A German court's ban on circumcision has drawn criticism from Jews, Muslims and Christians who perceive it as an infringement of religious freedom, while medical practitioners said the ban could encourage unauthorized and untrained people performing illegal circumcisions leading to health risks.
A judge at a court in Cologne ruled last month that circumcision of minors amounted to criminal bodily harm because it went against a child's interests by inflicting physical alteration of the body by people who determined the child's religious affiliation.
European rabbis who met in Berlin on Thursday said they would hold further talks with Muslim and Christian leaders in Stuttgart next week to jointly fight the ruling, which they fear could lead to a national ban, despite the government's assurances.
The court, which took action on a case alerted by a doctor who treated a Muslim boy for bleeding following circumcision, emphasized that the ruling didn't ban circumcision, but required families to wait until their sons were old enough to decide for themselves.
The head of the German Medical Association Frank Ulrich Montgomery said the ban meant there was an increased risk of this task being performed by lay people which, because of poor hygiene conditions, could lead to serious complications.
He suggested that doctors do not perform circumcisions until the law was clarified.
Religious communities, however, called for circumcisers to continue performing the ritual. We urge the Jewish community in Germany and circumcisers to continue to perform circumcisions and not to wait for a change in the law, Pinchas Goldschmidt, chief rabbi of Moscow was quoted as saying by Reuters.
Circumcision represents the basis for belonging to the Jewish community. It has been practised for 4,000 years and cannot be changed, he said.
Goldschmidt said the ruling is the latest in the string of prejudiced European laws against non-Christians, by which Switzerland banned building of minarets, France and Belgium banned veils in public and Netherlands attempted to ban Halal and kosher meat.
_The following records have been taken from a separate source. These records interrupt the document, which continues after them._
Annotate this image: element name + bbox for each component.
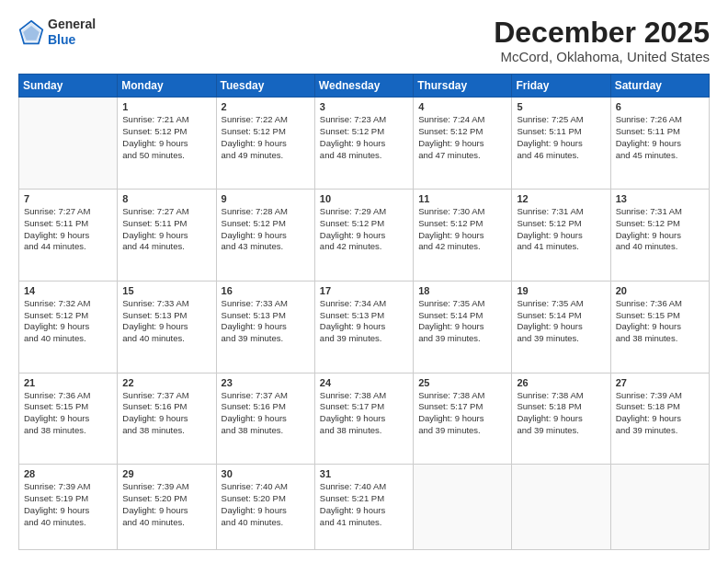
day-number: 16 (222, 285, 310, 296)
calendar-cell: 21Sunrise: 7:36 AM Sunset: 5:15 PM Dayli… (19, 373, 118, 465)
calendar-week-5: 28Sunrise: 7:39 AM Sunset: 5:19 PM Dayli… (19, 465, 710, 550)
calendar-week-2: 7Sunrise: 7:27 AM Sunset: 5:11 PM Daylig… (19, 189, 710, 281)
day-number: 25 (418, 377, 506, 388)
day-number: 17 (320, 285, 408, 296)
calendar-cell: 18Sunrise: 7:35 AM Sunset: 5:14 PM Dayli… (414, 281, 512, 373)
calendar-cell: 25Sunrise: 7:38 AM Sunset: 5:17 PM Dayli… (414, 373, 512, 465)
day-info: Sunrise: 7:35 AM Sunset: 5:14 PM Dayligh… (517, 298, 605, 345)
calendar-cell: 13Sunrise: 7:31 AM Sunset: 5:12 PM Dayli… (610, 189, 709, 281)
day-info: Sunrise: 7:39 AM Sunset: 5:19 PM Dayligh… (24, 481, 112, 528)
weekday-monday: Monday (118, 75, 216, 98)
day-number: 6 (616, 101, 704, 112)
day-number: 21 (24, 377, 112, 388)
day-number: 3 (320, 101, 408, 112)
calendar-cell: 11Sunrise: 7:30 AM Sunset: 5:12 PM Dayli… (414, 189, 512, 281)
day-number: 28 (24, 468, 112, 479)
day-number: 13 (616, 193, 704, 204)
day-info: Sunrise: 7:40 AM Sunset: 5:21 PM Dayligh… (320, 481, 408, 528)
calendar-cell: 12Sunrise: 7:31 AM Sunset: 5:12 PM Dayli… (512, 189, 610, 281)
day-info: Sunrise: 7:26 AM Sunset: 5:11 PM Dayligh… (616, 114, 704, 161)
day-info: Sunrise: 7:31 AM Sunset: 5:12 PM Dayligh… (616, 206, 704, 253)
day-number: 19 (517, 285, 605, 296)
day-number: 11 (418, 193, 506, 204)
logo: General Blue (18, 17, 96, 48)
day-number: 31 (320, 468, 408, 479)
day-number: 14 (24, 285, 112, 296)
calendar-cell: 1Sunrise: 7:21 AM Sunset: 5:12 PM Daylig… (118, 98, 216, 190)
calendar-cell: 10Sunrise: 7:29 AM Sunset: 5:12 PM Dayli… (314, 189, 413, 281)
day-info: Sunrise: 7:40 AM Sunset: 5:20 PM Dayligh… (222, 481, 310, 528)
calendar-cell: 22Sunrise: 7:37 AM Sunset: 5:16 PM Dayli… (118, 373, 216, 465)
day-number: 18 (418, 285, 506, 296)
day-info: Sunrise: 7:33 AM Sunset: 5:13 PM Dayligh… (222, 298, 310, 345)
weekday-wednesday: Wednesday (314, 75, 413, 98)
day-number: 15 (122, 285, 210, 296)
calendar-cell: 5Sunrise: 7:25 AM Sunset: 5:11 PM Daylig… (512, 98, 610, 190)
calendar-cell: 31Sunrise: 7:40 AM Sunset: 5:21 PM Dayli… (314, 465, 413, 550)
calendar-cell: 27Sunrise: 7:39 AM Sunset: 5:18 PM Dayli… (610, 373, 709, 465)
day-info: Sunrise: 7:27 AM Sunset: 5:11 PM Dayligh… (122, 206, 210, 253)
day-number: 2 (222, 101, 310, 112)
day-info: Sunrise: 7:23 AM Sunset: 5:12 PM Dayligh… (320, 114, 408, 161)
calendar-cell (414, 465, 512, 550)
calendar-cell: 26Sunrise: 7:38 AM Sunset: 5:18 PM Dayli… (512, 373, 610, 465)
day-info: Sunrise: 7:36 AM Sunset: 5:15 PM Dayligh… (24, 390, 112, 437)
weekday-header-row: SundayMondayTuesdayWednesdayThursdayFrid… (19, 75, 710, 98)
calendar-week-4: 21Sunrise: 7:36 AM Sunset: 5:15 PM Dayli… (19, 373, 710, 465)
calendar-cell: 9Sunrise: 7:28 AM Sunset: 5:12 PM Daylig… (216, 189, 314, 281)
day-info: Sunrise: 7:21 AM Sunset: 5:12 PM Dayligh… (122, 114, 210, 161)
day-info: Sunrise: 7:38 AM Sunset: 5:17 PM Dayligh… (418, 390, 506, 437)
weekday-friday: Friday (512, 75, 610, 98)
day-info: Sunrise: 7:37 AM Sunset: 5:16 PM Dayligh… (222, 390, 310, 437)
month-title: December 2025 (494, 17, 710, 49)
day-info: Sunrise: 7:31 AM Sunset: 5:12 PM Dayligh… (517, 206, 605, 253)
day-number: 5 (517, 101, 605, 112)
page: General Blue December 2025 McCord, Oklah… (0, 0, 728, 563)
calendar-cell: 24Sunrise: 7:38 AM Sunset: 5:17 PM Dayli… (314, 373, 413, 465)
day-number: 27 (616, 377, 704, 388)
day-number: 22 (122, 377, 210, 388)
calendar-cell: 19Sunrise: 7:35 AM Sunset: 5:14 PM Dayli… (512, 281, 610, 373)
calendar-week-1: 1Sunrise: 7:21 AM Sunset: 5:12 PM Daylig… (19, 98, 710, 190)
day-info: Sunrise: 7:37 AM Sunset: 5:16 PM Dayligh… (122, 390, 210, 437)
calendar-cell: 23Sunrise: 7:37 AM Sunset: 5:16 PM Dayli… (216, 373, 314, 465)
day-number: 8 (122, 193, 210, 204)
day-number: 1 (122, 101, 210, 112)
calendar-week-3: 14Sunrise: 7:32 AM Sunset: 5:12 PM Dayli… (19, 281, 710, 373)
calendar-cell (610, 465, 709, 550)
calendar-cell: 7Sunrise: 7:27 AM Sunset: 5:11 PM Daylig… (19, 189, 118, 281)
calendar-cell: 2Sunrise: 7:22 AM Sunset: 5:12 PM Daylig… (216, 98, 314, 190)
day-info: Sunrise: 7:34 AM Sunset: 5:13 PM Dayligh… (320, 298, 408, 345)
day-number: 4 (418, 101, 506, 112)
day-info: Sunrise: 7:29 AM Sunset: 5:12 PM Dayligh… (320, 206, 408, 253)
logo-text: General Blue (48, 17, 96, 48)
weekday-thursday: Thursday (414, 75, 512, 98)
day-info: Sunrise: 7:28 AM Sunset: 5:12 PM Dayligh… (222, 206, 310, 253)
day-number: 12 (517, 193, 605, 204)
day-info: Sunrise: 7:39 AM Sunset: 5:20 PM Dayligh… (122, 481, 210, 528)
day-number: 7 (24, 193, 112, 204)
location-title: McCord, Oklahoma, United States (494, 49, 710, 64)
day-info: Sunrise: 7:33 AM Sunset: 5:13 PM Dayligh… (122, 298, 210, 345)
day-info: Sunrise: 7:35 AM Sunset: 5:14 PM Dayligh… (418, 298, 506, 345)
day-number: 20 (616, 285, 704, 296)
header: General Blue December 2025 McCord, Oklah… (18, 17, 710, 64)
day-info: Sunrise: 7:32 AM Sunset: 5:12 PM Dayligh… (24, 298, 112, 345)
weekday-saturday: Saturday (610, 75, 709, 98)
day-info: Sunrise: 7:39 AM Sunset: 5:18 PM Dayligh… (616, 390, 704, 437)
calendar-cell: 6Sunrise: 7:26 AM Sunset: 5:11 PM Daylig… (610, 98, 709, 190)
calendar-cell: 3Sunrise: 7:23 AM Sunset: 5:12 PM Daylig… (314, 98, 413, 190)
day-info: Sunrise: 7:36 AM Sunset: 5:15 PM Dayligh… (616, 298, 704, 345)
day-info: Sunrise: 7:24 AM Sunset: 5:12 PM Dayligh… (418, 114, 506, 161)
calendar-cell: 28Sunrise: 7:39 AM Sunset: 5:19 PM Dayli… (19, 465, 118, 550)
calendar-cell: 8Sunrise: 7:27 AM Sunset: 5:11 PM Daylig… (118, 189, 216, 281)
calendar-cell (512, 465, 610, 550)
calendar-cell: 20Sunrise: 7:36 AM Sunset: 5:15 PM Dayli… (610, 281, 709, 373)
day-number: 23 (222, 377, 310, 388)
calendar-table: SundayMondayTuesdayWednesdayThursdayFrid… (18, 74, 710, 550)
day-info: Sunrise: 7:30 AM Sunset: 5:12 PM Dayligh… (418, 206, 506, 253)
day-number: 29 (122, 468, 210, 479)
calendar-cell (19, 98, 118, 190)
day-info: Sunrise: 7:27 AM Sunset: 5:11 PM Dayligh… (24, 206, 112, 253)
calendar-cell: 14Sunrise: 7:32 AM Sunset: 5:12 PM Dayli… (19, 281, 118, 373)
I don't think that today there is a quasi-ban of circumcision in Germany, but it is an attack on circumcision - a big attack on circumcision - and I am here because I think that this is not only a problem for Germany but a problem for Europe,'' said Goldschmidt.
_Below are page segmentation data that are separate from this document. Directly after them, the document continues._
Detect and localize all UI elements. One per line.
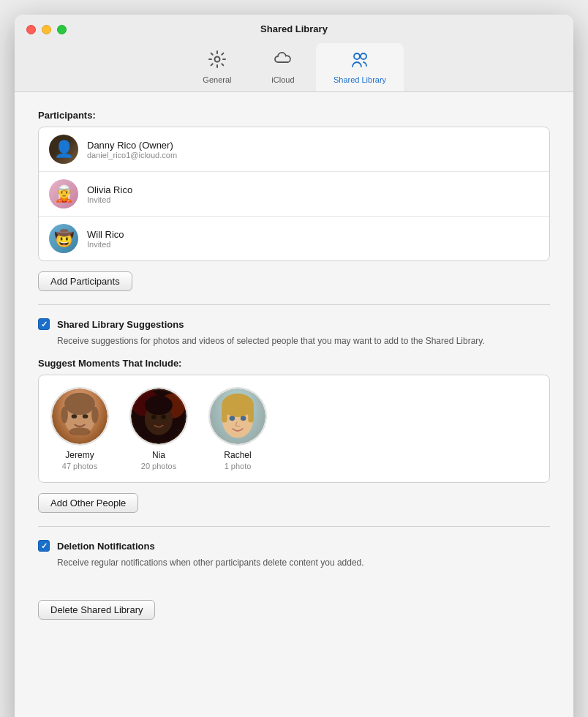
person-count: 1 photo [225,462,252,470]
svg-point-23 [241,416,246,421]
deletion-checkbox[interactable] [38,540,50,552]
person-photo-jeremy [50,387,109,446]
person-name: Jeremy [65,450,94,460]
svg-rect-21 [248,405,254,423]
avatar: 🧝 [49,179,78,209]
table-row: 🤠 Will Rico Invited [39,217,549,260]
person-name: Nia [152,450,165,460]
cloud-icon [273,49,293,72]
tab-shared-library-label: Shared Library [333,75,386,84]
window-title: Shared Library [260,23,328,34]
person-photo-nia [129,387,188,446]
participant-email: daniel_rico1@icloud.com [87,151,177,159]
gear-icon [207,49,227,72]
svg-point-4 [64,393,95,415]
delete-section: Delete Shared Library [38,600,550,620]
svg-point-0 [214,57,219,62]
person-count: 47 photos [62,462,97,470]
svg-point-8 [83,414,88,418]
avatar: 👤 [49,135,78,164]
moments-label: Suggest Moments That Include: [38,358,550,369]
content-area: Participants: 👤 Danny Rico (Owner) danie… [15,92,573,717]
delete-shared-library-button[interactable]: Delete Shared Library [38,600,155,620]
shared-library-icon [350,49,370,72]
deletion-description: Receive regular notifications when other… [57,556,550,569]
tab-general-label: General [203,75,231,84]
tab-icloud[interactable]: iCloud [250,43,316,91]
list-item[interactable]: Nia 20 photos [129,387,188,470]
main-window: Shared Library General [15,15,573,717]
table-row: 👤 Danny Rico (Owner) daniel_rico1@icloud… [39,127,549,172]
suggestions-checkbox[interactable] [38,318,50,330]
participant-info: Will Rico Invited [87,229,124,249]
tab-general[interactable]: General [184,43,250,91]
bottom-spacer [38,620,550,634]
svg-point-1 [354,53,360,59]
svg-point-6 [91,407,98,424]
participants-label: Participants: [38,110,550,121]
svg-point-2 [361,53,366,59]
divider [38,526,550,527]
participant-info: Danny Rico (Owner) daniel_rico1@icloud.c… [87,140,177,159]
participants-list: 👤 Danny Rico (Owner) daniel_rico1@icloud… [38,127,550,261]
toolbar: General iCloud [184,43,404,91]
person-count: 20 photos [141,462,176,470]
add-participants-button[interactable]: Add Participants [38,271,132,291]
svg-point-9 [69,427,91,435]
add-other-people-button[interactable]: Add Other People [38,493,138,513]
svg-point-5 [61,407,68,424]
titlebar: Shared Library General [15,15,573,92]
table-row: 🧝 Olivia Rico Invited [39,172,549,217]
list-item[interactable]: Rachel 1 photo [208,387,267,470]
deletion-checkbox-row: Deletion Notifications [38,540,550,552]
minimize-button[interactable] [42,25,51,34]
tab-shared-library[interactable]: Shared Library [316,43,404,91]
svg-point-15 [151,415,157,419]
maximize-button[interactable] [57,25,67,34]
participant-name: Will Rico [87,229,124,240]
participant-info: Olivia Rico Invited [87,184,132,204]
participant-name: Danny Rico (Owner) [87,140,177,151]
spacer [38,579,550,594]
svg-point-14 [145,396,173,416]
suggestions-description: Receive suggestions for photos and video… [57,334,550,348]
person-photo-rachel [208,387,267,446]
divider [38,304,550,305]
list-item[interactable]: Jeremy 47 photos [50,387,109,470]
deletion-label: Deletion Notifications [57,541,155,552]
suggestions-label: Shared Library Suggestions [57,319,184,330]
people-grid: Jeremy 47 photos [50,387,538,470]
close-button[interactable] [26,25,36,34]
svg-point-22 [230,416,235,421]
participant-name: Olivia Rico [87,184,132,195]
person-name: Rachel [224,450,251,460]
svg-point-7 [72,414,78,418]
svg-point-16 [161,415,166,419]
suggestions-checkbox-row: Shared Library Suggestions [38,318,550,330]
participant-status: Invited [87,195,132,204]
people-grid-wrapper: Jeremy 47 photos [38,375,550,483]
traffic-lights [26,25,67,34]
avatar: 🤠 [49,224,78,253]
tab-icloud-label: iCloud [271,75,294,84]
participant-status: Invited [87,240,124,249]
svg-rect-20 [222,405,227,423]
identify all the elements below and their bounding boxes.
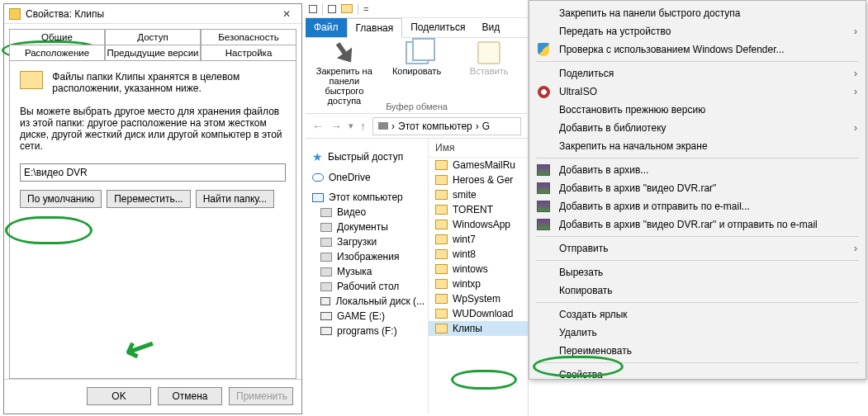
ctx-cut[interactable]: Вырезать (529, 263, 866, 281)
nav-onedrive[interactable]: OneDrive (306, 170, 428, 185)
folder-icon (435, 205, 448, 215)
ctx-delete[interactable]: Удалить (529, 324, 866, 342)
list-item[interactable]: wintows (429, 262, 528, 277)
nav-video[interactable]: Видео (306, 205, 428, 220)
list-item[interactable]: smite (429, 187, 528, 202)
nav-desktop[interactable]: Рабочий стол (306, 279, 428, 294)
list-item[interactable]: WpSystem (429, 291, 528, 306)
breadcrumb-drive[interactable]: G (482, 121, 490, 132)
ctx-properties[interactable]: Свойства (529, 366, 866, 384)
column-header-name[interactable]: Имя (429, 139, 528, 158)
folder-icon (435, 264, 448, 274)
drive-icon (320, 297, 330, 305)
tab-strip: Общие Доступ Безопасность Расположение П… (9, 29, 296, 379)
qat-dropdown-icon[interactable]: = (363, 4, 368, 14)
ok-button[interactable]: OK (87, 387, 151, 405)
tab-security[interactable]: Безопасность (201, 29, 296, 45)
ctx-copy[interactable]: Копировать (529, 281, 866, 300)
nav-music[interactable]: Музыка (306, 264, 428, 279)
list-item[interactable]: wint7 (429, 232, 528, 247)
list-item[interactable]: WUDownload (429, 306, 528, 321)
qat-properties-icon[interactable] (328, 5, 336, 13)
qat-placeholder-icon[interactable] (309, 5, 317, 13)
tab-customize[interactable]: Настройка (201, 45, 296, 60)
move-button[interactable]: Переместить... (107, 190, 191, 208)
qat-newfolder-icon[interactable] (341, 4, 353, 13)
menu-view[interactable]: Вид (473, 18, 508, 37)
nav-history-icon[interactable]: ▾ (349, 121, 353, 131)
nav-back-icon[interactable]: ← (312, 120, 324, 133)
menu-home[interactable]: Главная (347, 18, 403, 38)
ctx-ultraiso[interactable]: UltraISO› (529, 83, 866, 101)
menu-bar: Файл Главная Поделиться Вид (306, 18, 528, 38)
folder-icon (435, 190, 448, 200)
ctx-share[interactable]: Поделиться› (529, 64, 866, 83)
ribbon-paste: Вставить (455, 41, 523, 106)
tab-general[interactable]: Общие (9, 29, 105, 45)
ctx-library[interactable]: Добавить в библиотеку› (529, 119, 866, 137)
list-item[interactable]: Heroes & Ger (429, 173, 528, 187)
list-item[interactable]: wint8 (429, 247, 528, 262)
address-bar: ← → ▾ ↑ › Этот компьютер › G (306, 114, 528, 139)
file-name: WindowsApp (453, 219, 510, 230)
close-icon[interactable]: ✕ (277, 8, 296, 20)
location-path-input[interactable] (20, 163, 286, 182)
nav-docs[interactable]: Документы (306, 220, 428, 234)
ctx-rar-add[interactable]: Добавить в архив... (529, 161, 866, 179)
list-item[interactable]: WindowsApp (429, 217, 528, 232)
ctx-rar-mail[interactable]: Добавить в архив и отправить по e-mail..… (529, 197, 866, 215)
ctx-shortcut[interactable]: Создать ярлык (529, 305, 866, 324)
tab-location[interactable]: Расположение (9, 45, 105, 60)
nav-up-icon[interactable]: ↑ (360, 120, 366, 133)
list-item[interactable]: GamesMailRu (429, 158, 528, 173)
breadcrumb-root[interactable]: Этот компьютер (398, 121, 472, 132)
ctx-defender[interactable]: Проверка с использованием Windows Defend… (529, 40, 866, 59)
ribbon-pin-quick[interactable]: Закрепить на панели быстрого доступа (311, 41, 378, 106)
ctx-pin-quick[interactable]: Закрепить на панели быстрого доступа (529, 4, 866, 22)
ribbon-group-label: Буфер обмена (306, 102, 528, 111)
menu-share[interactable]: Поделиться (402, 18, 473, 37)
ribbon-copy[interactable]: Копировать (383, 41, 451, 106)
nav-images[interactable]: Изображения (306, 249, 428, 264)
ctx-restore[interactable]: Восстановить прежнюю версию (529, 101, 866, 119)
shield-icon (538, 43, 549, 56)
find-folder-button[interactable]: Найти папку... (196, 190, 274, 208)
tab-previous[interactable]: Предыдущие версии (105, 45, 201, 60)
nav-downloads[interactable]: Загрузки (306, 234, 428, 249)
nav-cdrive[interactable]: Локальный диск (... (306, 294, 428, 309)
ctx-rar-add-named[interactable]: Добавить в архив "видео DVR.rar" (529, 179, 866, 197)
list-item[interactable]: TORENT (429, 202, 528, 217)
nav-thispc[interactable]: Этот компьютер (306, 190, 428, 205)
ribbon: Закрепить на панели быстрого доступа Коп… (306, 38, 528, 114)
restore-default-button[interactable]: По умолчанию (20, 190, 102, 208)
nav-fwd-icon[interactable]: → (330, 120, 342, 133)
cancel-button[interactable]: Отмена (158, 387, 222, 405)
separator (536, 302, 859, 303)
separator (536, 260, 859, 261)
nav-quick-access[interactable]: ★Быстрый доступ (306, 149, 428, 165)
separator (358, 3, 358, 15)
list-item[interactable]: wintxp (429, 277, 528, 291)
apply-button[interactable]: Применить (229, 387, 293, 405)
ctx-rename[interactable]: Переименовать (529, 342, 866, 360)
ctx-pin-start[interactable]: Закрепить на начальном экране (529, 137, 866, 155)
separator (536, 236, 859, 237)
folder-icon (320, 267, 332, 277)
list-item[interactable]: Клипы (429, 321, 528, 336)
nav-fdrive[interactable]: programs (F:) (306, 324, 428, 338)
file-name: GamesMailRu (453, 159, 515, 171)
annotation-circle-default (5, 216, 92, 244)
folder-icon (435, 324, 448, 333)
breadcrumb[interactable]: › Этот компьютер › G (372, 117, 521, 135)
folder-icon (435, 279, 448, 289)
ctx-send-device[interactable]: Передать на устройство› (529, 22, 866, 40)
drive-icon (320, 327, 332, 335)
ctx-send[interactable]: Отправить› (529, 239, 866, 258)
tab-access[interactable]: Доступ (105, 29, 201, 45)
chevron-right-icon: › (854, 243, 857, 254)
winrar-icon (537, 219, 550, 230)
nav-edrive[interactable]: GAME (E:) (306, 309, 428, 324)
location-desc-1: Файлы папки Клипы хранятся в целевом рас… (52, 71, 275, 94)
menu-file[interactable]: Файл (306, 18, 347, 37)
ctx-rar-mail-named[interactable]: Добавить в архив "видео DVR.rar" и отпра… (529, 215, 866, 234)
Germany is an integral part - one of the most important parts - of Europe, so we want to solve this problem here first, he said.
German Foreign Minister Guido Westerwelle assured that the court ruling didn't mean an end of the practice, saying 'the free exercise of religion is protected in Germany - that includes religious traditions.
An Israeli parliamentary committee on Monday condemned the ruling saying the infringement of religious freedom evokes memories of the Holocaust.
Committee chairman Danny Danon, in a meeting with the German ambassador to Israel Andreas Michaelis, said circumcision is one of the pillars of Judaism, and the last time it was restricted was in Germany during its darkest hour.
Danon said the Jewish state would not tolerate restrictions on the practice of Judaism anywhere in the world, and certainly not in Germany, as reported by the AP.
Michaelis said his country was working to resolve the issue, adding that it's clear that the ruling prohibiting circumcision is more sensitive in Germany because of the Holocaust.